=== Records supplied ===
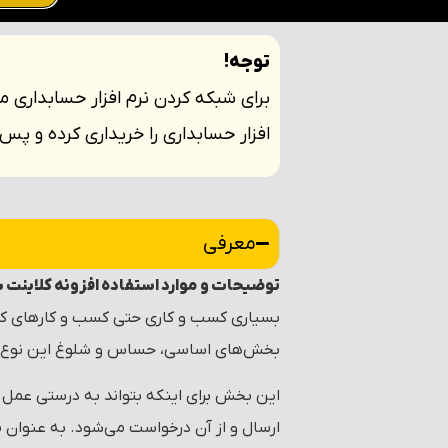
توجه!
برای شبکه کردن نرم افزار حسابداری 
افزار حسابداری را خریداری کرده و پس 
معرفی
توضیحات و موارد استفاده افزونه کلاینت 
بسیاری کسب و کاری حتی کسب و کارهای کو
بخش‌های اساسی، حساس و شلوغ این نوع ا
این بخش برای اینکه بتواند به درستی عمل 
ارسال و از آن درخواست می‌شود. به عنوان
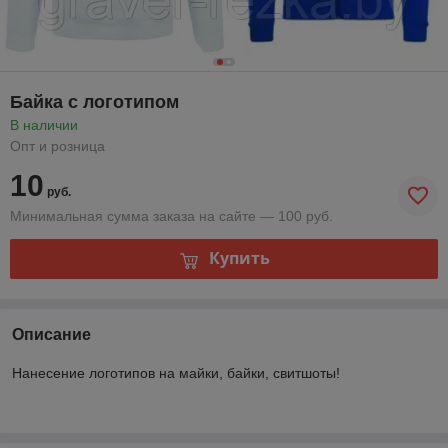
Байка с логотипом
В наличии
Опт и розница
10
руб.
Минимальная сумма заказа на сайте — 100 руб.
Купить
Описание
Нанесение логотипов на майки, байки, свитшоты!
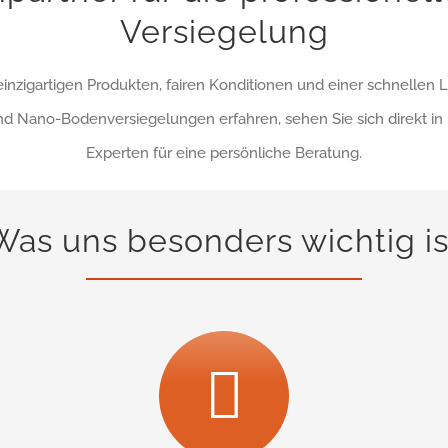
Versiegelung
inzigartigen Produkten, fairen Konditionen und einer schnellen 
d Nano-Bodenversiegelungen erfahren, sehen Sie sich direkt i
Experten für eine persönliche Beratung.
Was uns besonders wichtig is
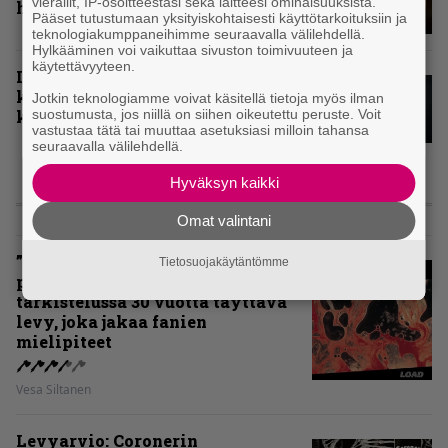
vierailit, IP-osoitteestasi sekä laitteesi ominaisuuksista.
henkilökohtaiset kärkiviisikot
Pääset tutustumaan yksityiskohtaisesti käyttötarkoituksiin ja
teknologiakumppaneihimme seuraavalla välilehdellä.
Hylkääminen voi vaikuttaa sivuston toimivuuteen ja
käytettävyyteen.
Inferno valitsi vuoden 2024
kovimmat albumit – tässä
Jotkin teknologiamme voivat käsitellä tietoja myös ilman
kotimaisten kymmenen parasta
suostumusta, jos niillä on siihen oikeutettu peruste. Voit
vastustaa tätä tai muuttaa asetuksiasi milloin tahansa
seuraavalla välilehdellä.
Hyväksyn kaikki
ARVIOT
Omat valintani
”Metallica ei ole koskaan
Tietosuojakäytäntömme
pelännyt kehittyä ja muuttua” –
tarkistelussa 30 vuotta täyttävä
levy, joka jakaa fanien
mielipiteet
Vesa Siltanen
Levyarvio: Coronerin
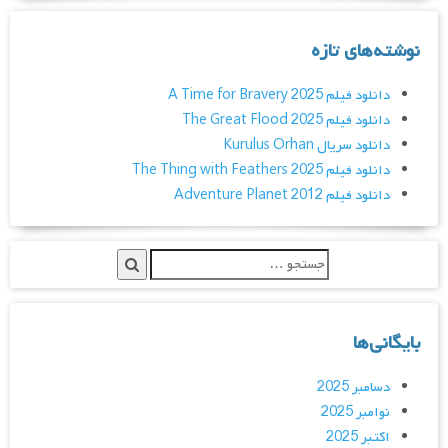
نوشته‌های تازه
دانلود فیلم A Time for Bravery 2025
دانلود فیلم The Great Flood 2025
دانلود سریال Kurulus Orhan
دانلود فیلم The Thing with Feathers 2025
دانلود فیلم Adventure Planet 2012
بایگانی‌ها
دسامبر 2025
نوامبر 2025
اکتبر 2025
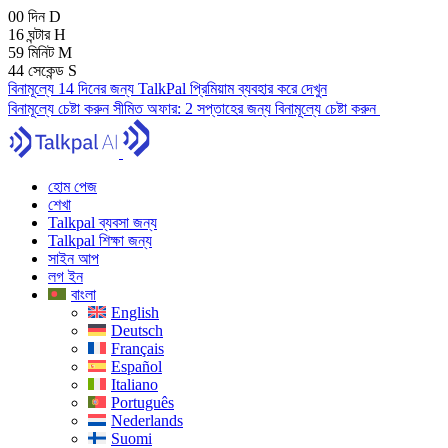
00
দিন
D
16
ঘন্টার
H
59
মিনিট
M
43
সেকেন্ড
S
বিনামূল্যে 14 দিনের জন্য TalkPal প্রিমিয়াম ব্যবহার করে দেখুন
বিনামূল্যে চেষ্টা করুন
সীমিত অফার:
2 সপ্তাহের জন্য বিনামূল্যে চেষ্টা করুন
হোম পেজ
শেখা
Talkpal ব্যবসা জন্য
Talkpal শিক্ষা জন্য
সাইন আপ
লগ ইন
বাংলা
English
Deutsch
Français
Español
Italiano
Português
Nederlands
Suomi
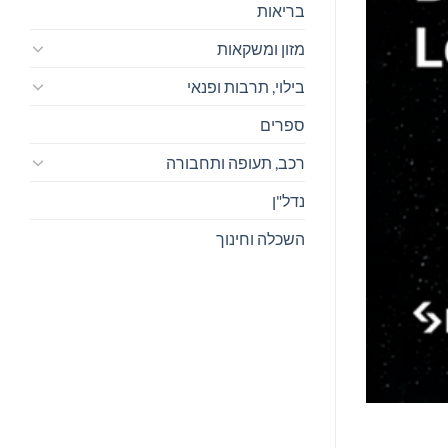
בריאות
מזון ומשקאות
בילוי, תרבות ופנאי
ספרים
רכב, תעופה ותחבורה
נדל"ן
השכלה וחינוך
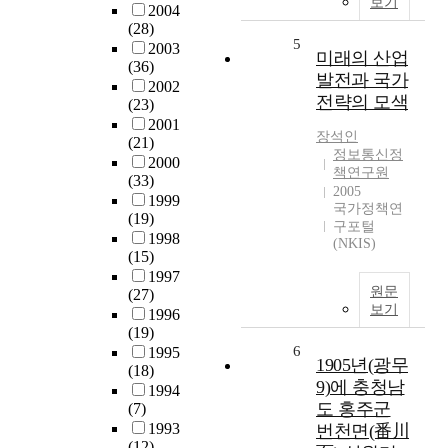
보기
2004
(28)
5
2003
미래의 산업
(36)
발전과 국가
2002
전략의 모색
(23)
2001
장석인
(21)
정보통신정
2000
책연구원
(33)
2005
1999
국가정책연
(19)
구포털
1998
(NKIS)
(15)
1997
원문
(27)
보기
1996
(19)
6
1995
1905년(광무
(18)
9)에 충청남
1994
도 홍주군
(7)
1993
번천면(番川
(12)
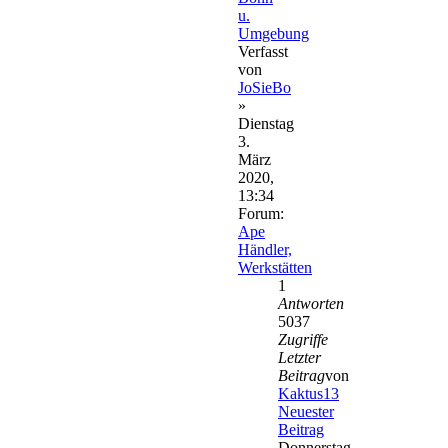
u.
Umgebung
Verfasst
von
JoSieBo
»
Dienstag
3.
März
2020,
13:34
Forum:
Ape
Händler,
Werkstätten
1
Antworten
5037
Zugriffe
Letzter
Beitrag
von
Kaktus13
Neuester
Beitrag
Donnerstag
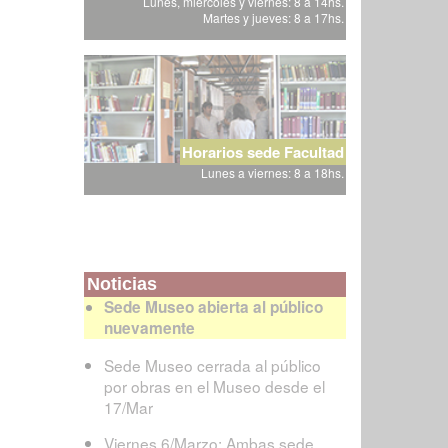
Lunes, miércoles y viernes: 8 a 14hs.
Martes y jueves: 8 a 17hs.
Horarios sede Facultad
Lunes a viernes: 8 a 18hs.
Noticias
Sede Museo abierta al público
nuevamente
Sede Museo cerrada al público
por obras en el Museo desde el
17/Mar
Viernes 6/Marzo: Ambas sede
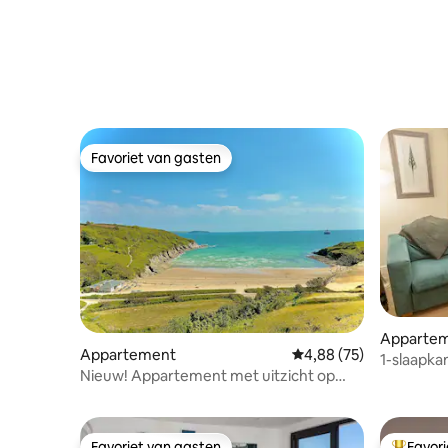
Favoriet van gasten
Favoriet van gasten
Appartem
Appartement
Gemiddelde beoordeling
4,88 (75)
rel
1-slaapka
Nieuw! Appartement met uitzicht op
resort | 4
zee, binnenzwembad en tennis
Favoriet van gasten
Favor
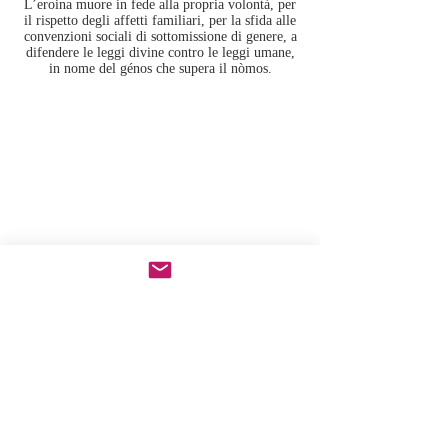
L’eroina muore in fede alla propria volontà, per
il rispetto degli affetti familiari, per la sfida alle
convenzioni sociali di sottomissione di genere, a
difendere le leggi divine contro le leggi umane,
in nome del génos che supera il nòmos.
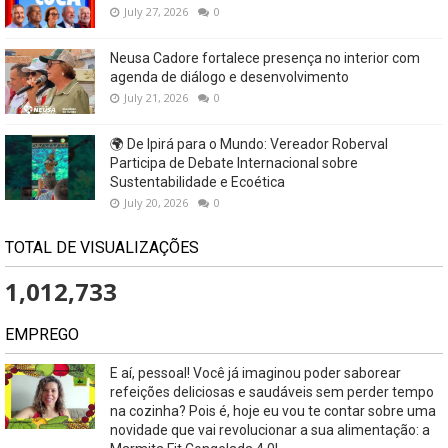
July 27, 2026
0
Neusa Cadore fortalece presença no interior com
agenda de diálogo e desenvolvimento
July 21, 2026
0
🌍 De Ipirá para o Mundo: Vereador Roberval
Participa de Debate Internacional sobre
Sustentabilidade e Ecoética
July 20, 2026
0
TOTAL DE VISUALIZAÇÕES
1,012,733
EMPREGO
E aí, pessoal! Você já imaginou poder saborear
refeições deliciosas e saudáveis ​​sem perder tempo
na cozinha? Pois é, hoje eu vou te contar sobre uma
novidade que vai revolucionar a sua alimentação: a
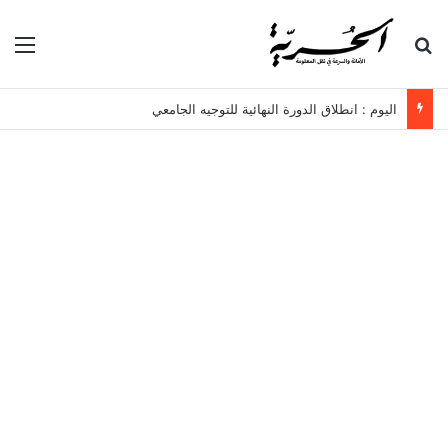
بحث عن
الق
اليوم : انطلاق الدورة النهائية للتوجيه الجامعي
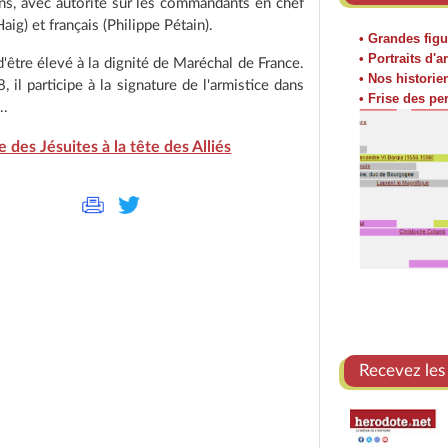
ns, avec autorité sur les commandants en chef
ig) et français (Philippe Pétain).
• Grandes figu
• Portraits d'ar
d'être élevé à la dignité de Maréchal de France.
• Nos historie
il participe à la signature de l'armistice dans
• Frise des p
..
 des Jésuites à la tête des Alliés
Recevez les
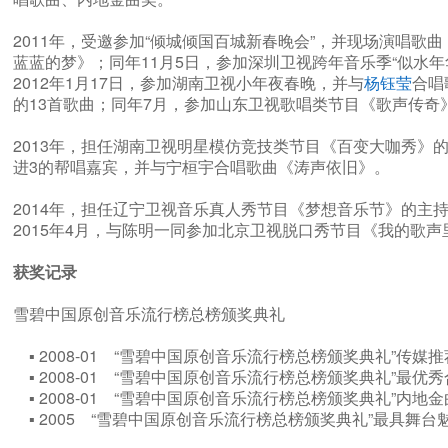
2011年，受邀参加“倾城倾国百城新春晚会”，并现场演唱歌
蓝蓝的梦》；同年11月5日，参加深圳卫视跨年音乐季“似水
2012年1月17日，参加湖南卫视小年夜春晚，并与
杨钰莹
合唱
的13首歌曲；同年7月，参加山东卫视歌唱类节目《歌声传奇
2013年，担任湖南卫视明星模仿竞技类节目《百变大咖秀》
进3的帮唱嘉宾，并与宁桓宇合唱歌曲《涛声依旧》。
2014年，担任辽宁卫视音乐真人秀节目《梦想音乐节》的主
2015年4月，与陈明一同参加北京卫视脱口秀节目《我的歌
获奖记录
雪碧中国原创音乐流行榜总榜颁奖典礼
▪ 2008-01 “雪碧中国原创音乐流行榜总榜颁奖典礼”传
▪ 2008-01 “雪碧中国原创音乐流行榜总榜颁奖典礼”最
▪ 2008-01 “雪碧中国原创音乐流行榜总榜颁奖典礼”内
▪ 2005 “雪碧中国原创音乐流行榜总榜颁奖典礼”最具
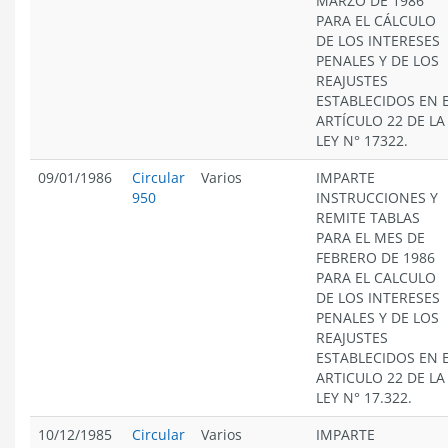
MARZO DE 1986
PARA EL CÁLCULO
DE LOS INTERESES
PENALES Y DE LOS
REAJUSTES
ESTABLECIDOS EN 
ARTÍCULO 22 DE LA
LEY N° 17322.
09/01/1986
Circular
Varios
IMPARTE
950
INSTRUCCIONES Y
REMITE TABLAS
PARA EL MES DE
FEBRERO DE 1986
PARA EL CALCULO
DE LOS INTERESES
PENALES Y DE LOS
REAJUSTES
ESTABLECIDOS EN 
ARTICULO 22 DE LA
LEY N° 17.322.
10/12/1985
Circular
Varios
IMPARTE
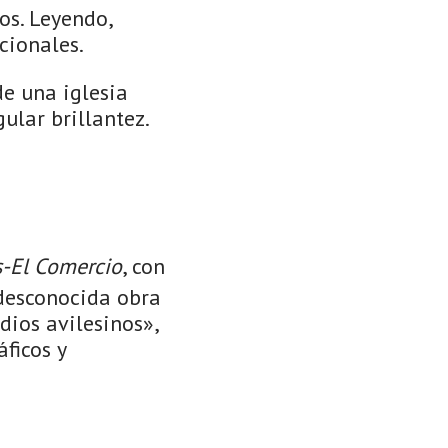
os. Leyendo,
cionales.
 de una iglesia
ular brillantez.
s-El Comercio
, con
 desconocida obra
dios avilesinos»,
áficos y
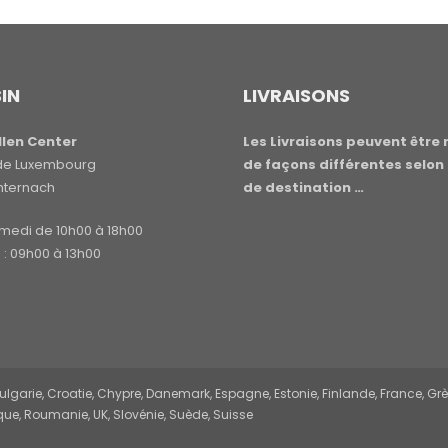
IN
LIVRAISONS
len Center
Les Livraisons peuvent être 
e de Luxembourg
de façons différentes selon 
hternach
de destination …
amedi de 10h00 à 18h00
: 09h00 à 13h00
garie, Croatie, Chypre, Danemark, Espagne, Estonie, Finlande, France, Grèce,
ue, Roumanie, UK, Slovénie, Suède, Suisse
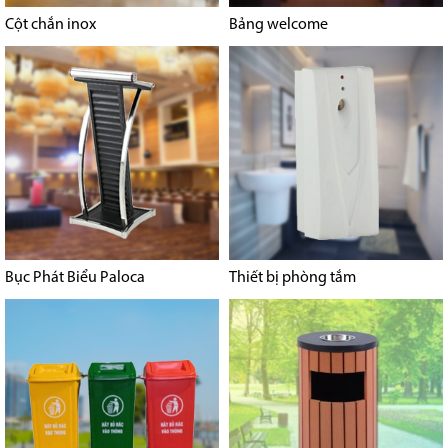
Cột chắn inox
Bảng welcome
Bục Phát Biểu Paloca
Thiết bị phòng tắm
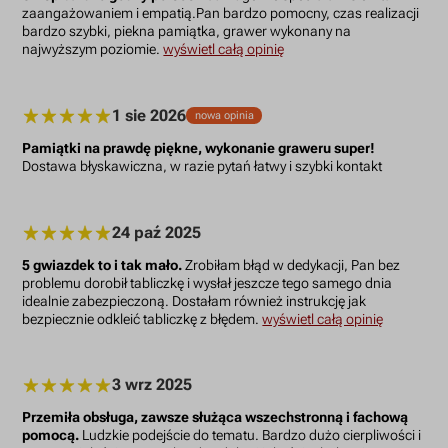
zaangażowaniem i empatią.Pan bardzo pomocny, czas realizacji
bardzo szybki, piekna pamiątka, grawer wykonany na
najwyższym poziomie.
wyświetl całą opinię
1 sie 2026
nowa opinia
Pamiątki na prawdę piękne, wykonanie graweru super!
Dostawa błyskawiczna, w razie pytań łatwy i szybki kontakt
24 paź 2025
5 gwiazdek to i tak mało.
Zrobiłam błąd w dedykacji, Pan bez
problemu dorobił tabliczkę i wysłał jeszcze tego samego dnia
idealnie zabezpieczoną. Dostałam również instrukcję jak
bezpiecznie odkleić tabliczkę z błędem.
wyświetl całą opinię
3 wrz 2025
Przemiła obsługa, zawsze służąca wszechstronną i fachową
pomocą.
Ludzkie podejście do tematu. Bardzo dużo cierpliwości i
===
**The problem**
Single out each line of the records above with the string "حسابداری" in it, and copy it.

**Written response**
برای شبکه کردن نرم افزار حسابداری 
افزار حسابداری را خریداری کرده و پس 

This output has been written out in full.